Breaking the Cycle: Cross-Culturally Defining Domestic Violence and its Costs

By Amber Thomas

            United States: She screams, “No!” as her boyfriend lights the match to set the car on fire with her beloved dog inside.  There is nothing she can do.  She is trapped.  If she fights back or attempts to save her beloved pet he will surely throw her into the fire.  This time it was because she left him, for the fifth time.  She asks herself why she has returned time and time again and the answer is always the same, “I love him.”  But why does love have to hurt?

Vietnam:  “I knew he would be boiling with anger when he came home as he has before.  Like the last time I came with the cut on my face.  This time, he accused me of lingering too long in the market.  He was so hot that he threw the scalding water on me from the thermos,” this is what she tells the nurse and the authorities.  They reply saying, “You should know not to talk back to him and you must cool him off and make peace in the home again.  Make sure that when he comes home everything is harmonious and this will not keep happening,” was the response and solution given to her.  After dressing her wounds they send her home, back to her husband and children.  She must endure.  She must return, but is there an end to the violence in sight?

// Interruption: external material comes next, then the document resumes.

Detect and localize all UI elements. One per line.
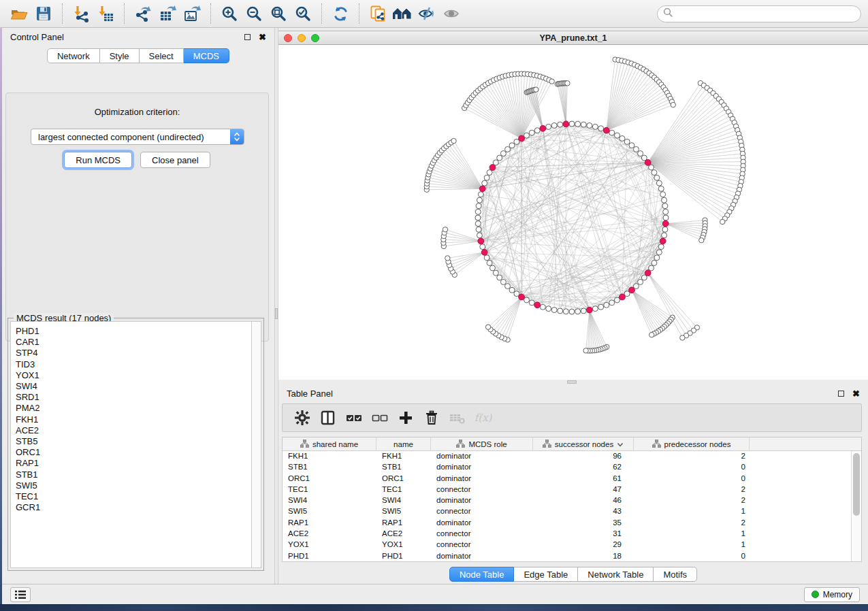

Globally an average of 30% of women have experienced violence in a relationship.  By individual country those figures can jump to 54% in Vietnam and 67.9% in Peru.  The cost of these abuses including legal fees, medical support and time missed from work can amass to 83 billion dollars in the Britain and 8.3 billion dollars in the United States alone.  When comparing these numbers to GDP, domestic violence accounts for 24.9% of GDP in El Salvador alone.  These effects are not only felt monetarily through out the country but at the family level as well. In a study conducted in the US, a child that comes from a home with domestic violence can be stunted in growth and development.  This leads to the statement, “If not for you, then do it for your kids,” in regards to leaving the volatile situation.  However, it is not as simple as just leaving.  On average it takes the abused seven times of physically leaving before they leave for good.  However, how is a single mother suppose to support her children now that she has left her one-income family home and even more what happens to the abuser?  Do they go into another relationship and become violent again?  How can we break this never-ending cycle?

There are some trends seen with treatment for domestic violence.  Most of them come down to education and empowerment.  It can start with the women–educating them about domestic violence and empowering them to leave and find their own subsistence and educating the children so that they themselves do not become part of the cycle.  But what if we took it a step further?  Instead of just punishing the abusers and “throwing the to them wolves,” why not rehabilitate them, finding out what the root of the problem is to be able to combat it.  One organization in Peru is doing just that.  They have created small groups and offer individual counseling for those who are violent in their homes.  In the groups they combat the idea that men are superior to women and teach them ways in which to handle their anger.  Often the cultural idea is that women can be molded and taught how to act by men through force as seen in Vietnam.  The root does not solely lie within the violent actions itself, but within the cultural norms.

What we must do to combat domestic violence on a large scale is not simply empower women, but we must rehabilitate the men and combat the social views that put women below men in a ranking system.  This includes defining what domestic violence is and applying it cross-culturally.  The United Nations defines domestic violence as, “any act of gender-based violence that results in, or is likely to result in, physical, sexual or mental harm or suffering to women, including treats of such acts, coercion or arbitrary deprivation of liberty, whether occurring in public or in private life.” We must not only focus on the key players of domestic violence, but we must also educate the public because the more people talk about it and know what it is, the easier it will be recognized.  We must adopt a new idea about domestic violence in that there is “No pity, no shame, and no silence.” Considering the cost in income and, more important, human suffering, we cannot afford not to act!

Amber Thomas is a senior anthropology major pursuing a minor in Hispanic Studies at East Carolina University.